Introduction
Cell-cell communication is critical in the
development and function of an organism, in addition to cellular
proliferation, differentiation, and apoptosis. Tumorigenesis is
considered to be a result of abnormal cell-cell communication
(1,2).
The microenvironment of solid tumors is essential for their rapid
growth and metastasis to other sites. As angiogenesis is required
for all stages of tumor growth, proangiogenic factors such as TGF-β
and VEGF are required for tumor formation and development (3–6). Previous
studies have proposed that exosomes are potent communicators
between tumors and their microenvironment, and potentially
contribute to tumorigenesis and subsequent metastasis (7,8).
With a size of 50–100 nm, exosomes are tiny vesicles
from endosomes or multivesicular bodies, and are present within the
extracellular microenvironment and biological fluids, such as the
blood and urine (9,10).
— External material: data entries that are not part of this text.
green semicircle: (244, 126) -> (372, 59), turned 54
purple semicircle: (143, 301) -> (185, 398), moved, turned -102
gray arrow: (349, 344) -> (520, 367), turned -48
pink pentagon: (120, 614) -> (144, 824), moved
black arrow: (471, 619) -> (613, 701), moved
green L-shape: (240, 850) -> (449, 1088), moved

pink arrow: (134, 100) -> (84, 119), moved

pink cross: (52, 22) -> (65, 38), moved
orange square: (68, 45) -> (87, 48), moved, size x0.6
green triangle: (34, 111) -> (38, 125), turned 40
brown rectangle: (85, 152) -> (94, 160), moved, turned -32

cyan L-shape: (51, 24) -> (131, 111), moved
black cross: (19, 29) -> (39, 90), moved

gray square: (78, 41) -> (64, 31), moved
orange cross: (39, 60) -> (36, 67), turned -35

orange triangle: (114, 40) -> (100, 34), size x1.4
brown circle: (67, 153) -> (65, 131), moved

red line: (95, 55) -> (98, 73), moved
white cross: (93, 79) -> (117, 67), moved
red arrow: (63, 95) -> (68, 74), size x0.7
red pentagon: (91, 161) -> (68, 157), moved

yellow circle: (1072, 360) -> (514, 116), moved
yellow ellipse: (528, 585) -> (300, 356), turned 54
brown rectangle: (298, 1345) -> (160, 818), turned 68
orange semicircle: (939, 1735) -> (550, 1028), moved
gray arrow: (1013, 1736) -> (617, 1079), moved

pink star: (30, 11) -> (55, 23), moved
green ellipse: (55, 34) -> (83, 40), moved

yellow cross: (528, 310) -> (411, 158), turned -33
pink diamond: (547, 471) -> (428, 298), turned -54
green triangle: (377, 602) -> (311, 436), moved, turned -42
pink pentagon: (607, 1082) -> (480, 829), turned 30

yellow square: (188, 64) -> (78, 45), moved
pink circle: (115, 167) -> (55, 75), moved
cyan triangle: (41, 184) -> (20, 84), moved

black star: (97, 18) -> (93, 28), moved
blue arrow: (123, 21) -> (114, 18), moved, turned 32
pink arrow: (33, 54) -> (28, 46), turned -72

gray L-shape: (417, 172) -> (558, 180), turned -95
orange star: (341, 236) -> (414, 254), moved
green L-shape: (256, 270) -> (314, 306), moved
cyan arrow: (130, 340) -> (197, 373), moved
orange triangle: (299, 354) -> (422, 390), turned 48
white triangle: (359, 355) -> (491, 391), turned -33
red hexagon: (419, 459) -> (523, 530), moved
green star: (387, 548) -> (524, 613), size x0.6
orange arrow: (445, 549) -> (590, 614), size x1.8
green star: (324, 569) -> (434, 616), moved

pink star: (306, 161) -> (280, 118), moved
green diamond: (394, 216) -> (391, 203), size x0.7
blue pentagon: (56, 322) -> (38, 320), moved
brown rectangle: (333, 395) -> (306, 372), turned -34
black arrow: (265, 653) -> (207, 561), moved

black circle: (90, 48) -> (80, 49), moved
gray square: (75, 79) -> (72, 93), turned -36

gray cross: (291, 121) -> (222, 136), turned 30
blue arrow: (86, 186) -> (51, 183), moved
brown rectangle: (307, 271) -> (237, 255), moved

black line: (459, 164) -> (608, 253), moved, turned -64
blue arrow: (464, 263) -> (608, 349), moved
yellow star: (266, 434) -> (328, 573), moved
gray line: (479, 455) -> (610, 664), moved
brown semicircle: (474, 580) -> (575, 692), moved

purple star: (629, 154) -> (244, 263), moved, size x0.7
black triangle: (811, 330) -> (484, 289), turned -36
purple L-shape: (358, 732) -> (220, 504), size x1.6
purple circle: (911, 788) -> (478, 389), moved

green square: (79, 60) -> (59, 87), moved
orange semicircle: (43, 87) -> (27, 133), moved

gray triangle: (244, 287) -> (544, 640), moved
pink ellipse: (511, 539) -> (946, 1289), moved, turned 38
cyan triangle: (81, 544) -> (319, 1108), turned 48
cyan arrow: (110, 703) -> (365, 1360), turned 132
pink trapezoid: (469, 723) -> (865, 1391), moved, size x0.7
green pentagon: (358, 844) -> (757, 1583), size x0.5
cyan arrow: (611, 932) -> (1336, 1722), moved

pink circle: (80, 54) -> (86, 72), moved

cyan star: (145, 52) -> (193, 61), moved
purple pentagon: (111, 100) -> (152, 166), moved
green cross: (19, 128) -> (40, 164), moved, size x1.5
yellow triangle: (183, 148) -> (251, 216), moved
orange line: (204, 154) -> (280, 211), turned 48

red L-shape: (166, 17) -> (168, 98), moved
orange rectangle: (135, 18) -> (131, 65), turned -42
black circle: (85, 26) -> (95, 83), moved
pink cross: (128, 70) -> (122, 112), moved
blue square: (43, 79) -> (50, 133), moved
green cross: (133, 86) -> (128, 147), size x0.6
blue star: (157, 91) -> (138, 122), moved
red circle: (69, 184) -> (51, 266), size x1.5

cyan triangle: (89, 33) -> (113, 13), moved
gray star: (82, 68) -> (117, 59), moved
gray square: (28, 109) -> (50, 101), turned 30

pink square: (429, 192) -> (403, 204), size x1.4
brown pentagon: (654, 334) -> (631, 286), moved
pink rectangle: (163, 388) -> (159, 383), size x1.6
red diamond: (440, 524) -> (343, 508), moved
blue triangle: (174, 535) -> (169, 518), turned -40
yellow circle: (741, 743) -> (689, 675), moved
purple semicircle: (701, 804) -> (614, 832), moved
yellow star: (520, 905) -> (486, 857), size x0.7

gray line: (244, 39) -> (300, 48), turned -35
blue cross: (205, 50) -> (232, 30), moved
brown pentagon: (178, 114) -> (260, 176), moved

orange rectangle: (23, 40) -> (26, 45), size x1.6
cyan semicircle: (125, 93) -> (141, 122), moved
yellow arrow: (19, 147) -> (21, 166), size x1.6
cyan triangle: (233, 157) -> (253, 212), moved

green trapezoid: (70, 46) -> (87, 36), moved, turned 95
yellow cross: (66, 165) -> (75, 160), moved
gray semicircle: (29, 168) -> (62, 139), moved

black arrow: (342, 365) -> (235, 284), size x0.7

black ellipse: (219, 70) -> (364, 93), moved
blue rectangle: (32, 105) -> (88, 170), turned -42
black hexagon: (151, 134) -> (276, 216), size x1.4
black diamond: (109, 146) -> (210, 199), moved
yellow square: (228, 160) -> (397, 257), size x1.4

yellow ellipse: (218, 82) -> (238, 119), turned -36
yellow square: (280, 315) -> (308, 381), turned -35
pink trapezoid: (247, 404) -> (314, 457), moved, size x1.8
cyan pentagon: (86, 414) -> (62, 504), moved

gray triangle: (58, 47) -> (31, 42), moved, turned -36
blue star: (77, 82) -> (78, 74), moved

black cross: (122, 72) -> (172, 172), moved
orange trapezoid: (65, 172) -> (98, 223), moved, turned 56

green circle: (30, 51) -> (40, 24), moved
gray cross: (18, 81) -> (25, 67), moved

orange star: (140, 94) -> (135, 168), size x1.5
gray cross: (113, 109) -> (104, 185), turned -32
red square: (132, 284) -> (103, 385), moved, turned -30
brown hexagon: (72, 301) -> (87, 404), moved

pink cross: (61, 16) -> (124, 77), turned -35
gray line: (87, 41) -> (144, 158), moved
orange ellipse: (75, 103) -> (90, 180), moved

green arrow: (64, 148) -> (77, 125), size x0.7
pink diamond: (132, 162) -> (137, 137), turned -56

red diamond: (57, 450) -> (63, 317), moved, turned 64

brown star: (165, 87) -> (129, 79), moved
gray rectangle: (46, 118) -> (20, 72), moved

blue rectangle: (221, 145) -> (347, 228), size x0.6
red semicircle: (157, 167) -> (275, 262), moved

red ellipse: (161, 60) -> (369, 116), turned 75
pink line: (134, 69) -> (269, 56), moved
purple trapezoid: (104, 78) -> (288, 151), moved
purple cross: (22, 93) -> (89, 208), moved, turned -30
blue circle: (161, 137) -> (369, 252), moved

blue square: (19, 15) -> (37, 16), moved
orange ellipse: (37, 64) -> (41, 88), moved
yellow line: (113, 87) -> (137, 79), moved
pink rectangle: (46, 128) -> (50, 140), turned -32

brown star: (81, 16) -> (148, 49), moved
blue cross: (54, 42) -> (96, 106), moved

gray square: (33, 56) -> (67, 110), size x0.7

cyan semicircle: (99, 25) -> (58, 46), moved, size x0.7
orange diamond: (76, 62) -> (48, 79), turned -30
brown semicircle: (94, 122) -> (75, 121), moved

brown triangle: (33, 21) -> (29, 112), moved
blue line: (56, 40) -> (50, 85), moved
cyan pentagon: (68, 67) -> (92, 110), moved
A previous study presented evidence
that exosomes have numerous functions and are key in an array of
biological events, including coagulation and intercellular
signaling (11). The contents of
exosomes includes proteins, nuclear acids, and lipids, which
usually vary with the cellular and tissue origins of the exosomes
and are adapted to their functions (12,13).
Indeed, the source of exosomes defines their function.
Antigen-presenting cell-derived exosomes induce an immune response
and tumor-derived exosomes suppress it. Exosomes contain
selectively enriched mRNA and miRNA that regulate gene expression
in target cells (14).
Lung cancer is the most common cause of
cancer-associated mortality globally (15). The majority of lung cancer cases are
carcinomas derived from epithelial cells in the lung, and may be
divided into small cell lung cancer (SCLC) and non-small cell lung
cancer (NSCLC). Smoking has been demonstrated to be a major
contributor to developing lung cancer (16). The prognosis for lung cancer is poor,
with <15% of the inflicted population surviving for 5-years
following diagnosis (17).
Elucidation of the mechanisms underlying the tumorigenesis of lung
cancer may aid the diagnosis, therapy and prevention. Although
certain studies have demonstrated that cancer cell-derived exosomes
are involved in tumor growth, to the best of our knowledge, there
are no previous studies that investigate the roles of exosomes in
the development of lung cancer.
In the present study, 2 lung cancer cell lines were
used to investigate the exosome functions in the processes of
migration and immunoregulation by cancer cells.
Materials and methods
Materials and reagents
TGF-β, IL-10 and MCP-1 were obtained from Peprotech
(Rocky Hill, NJ, USA). Monoclonal mouse anti-human TGF-β (cat. no.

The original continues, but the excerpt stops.